Published online by Cambridge University Press: 05 June 2012
How long would someone who is willing to work 3 hr for $30 be willing to work for $60? How much would someone who is willing to donate $10 to save one endangered animal be willing to donate to save four endangered animals? Such questions concern the relationship between the quantitative aspect or “scope” of a stimulus (e.g., the amount of financial reward, the number of endangered creatures) and a person's subjective value of that stimulus.

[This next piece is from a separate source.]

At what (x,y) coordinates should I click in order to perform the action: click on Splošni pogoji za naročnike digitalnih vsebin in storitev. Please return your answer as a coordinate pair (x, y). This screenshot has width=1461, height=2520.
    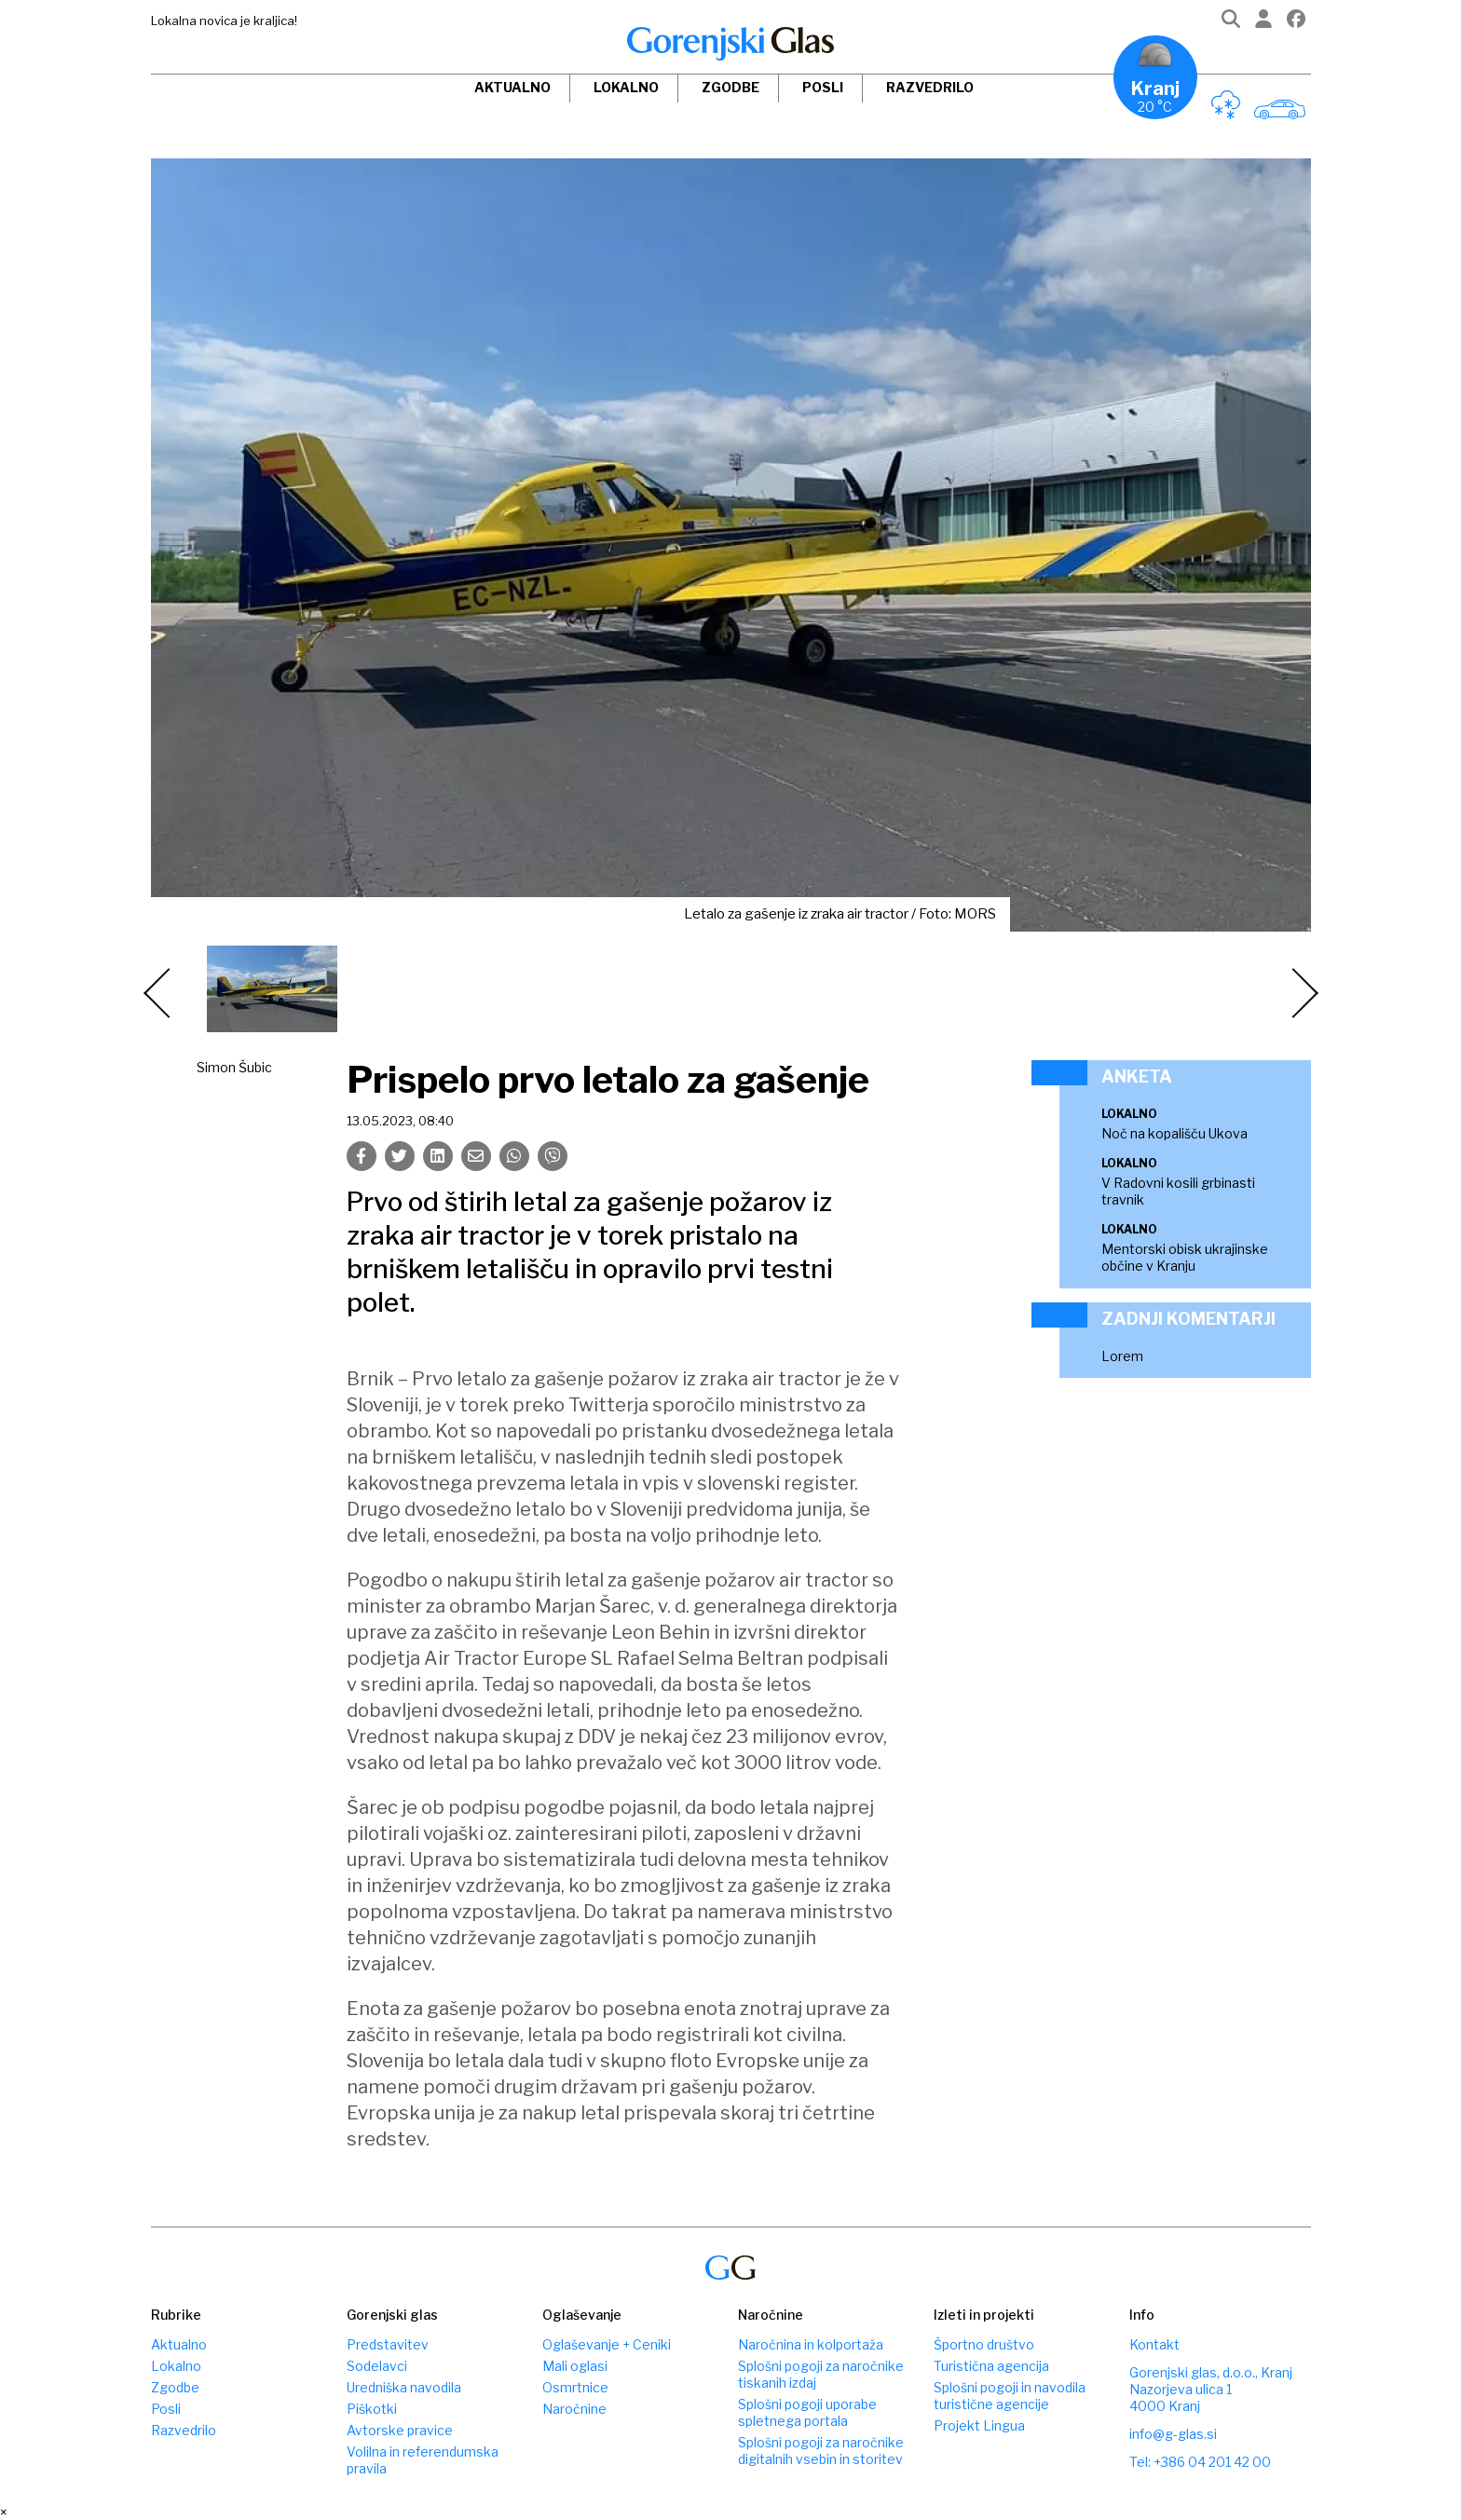
    Looking at the image, I should click on (821, 2450).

To elucidate the notion of subjective value, note that to gauge how much longer someone would work for $60 rather than $30, one must assess how much satisfaction or value the person accrues from either amount. If the satisfaction accrued from $60 is not much larger than that from $30, the individual will not work appreciably longer for the larger amount. Among other considerations, making a charitable donation presumably gives one moral satisfaction (e.g., Kahneman & Knetsch, 1992). Thus, to estimate how much more someone would donate to save four endangered animals rather than one, one must assess the extent to which an increase in the number of animals saved increases the amount of moral satisfaction.
As our disparate examples suggest, the notion of subjective value is very general and may be applied to just about any stimulus. The notion of scope is very general as well: Any quantitative aspect of a stimulus may form a scope variable. Perhaps not surprisingly then, the relationship between scope and value is of long-standing theoretical interest.